At one point, the art was coined the name “turntablism”, and some DJs proclaimed to be “turntablists”. These terms seem insipid to me, almost insulting. It’s to the point where I would call
fake ass toys like-minded enthusiasts turntablists, and dedicated artists scratch musicians. Some scratch DJs in recent times have even gone as far as to keep their styles to themselves, including myself. A sad irony, because the whole community is one founded on sharing ideas.
Admittedly, I’ve been very reluctant to share my art with others. I’m a purist when it comes down to things, and feel that it’s important to learn from the ground up. In other words, understand how to count bars, mix songs together, and play in front of a crowd. I hate the fact that people try to cut corners; taking what truly is an acquired artform, and turning it into the after school trend it has unfortunately become today.

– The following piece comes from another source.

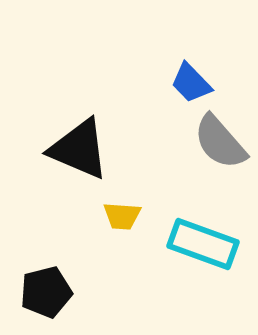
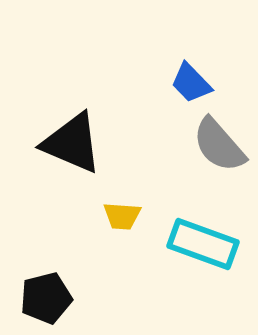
gray semicircle: moved 1 px left, 3 px down
black triangle: moved 7 px left, 6 px up
black pentagon: moved 6 px down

In light of this, as the popularity among newer DJs dies down, many long-time contributors are coming out of the woodwork in attempt to breathe new life into the scratch scene. Some performers are integrating the art with live instruments, others are trying to exploit new ways to push techniques even further. In the end, there’s plenty of opportunity to bring our art back to what it once was before.
Truth be told, don’t pick up a DVD that teaches all the cool scratching tricks and techniques, then pretend to be a badass like this guy.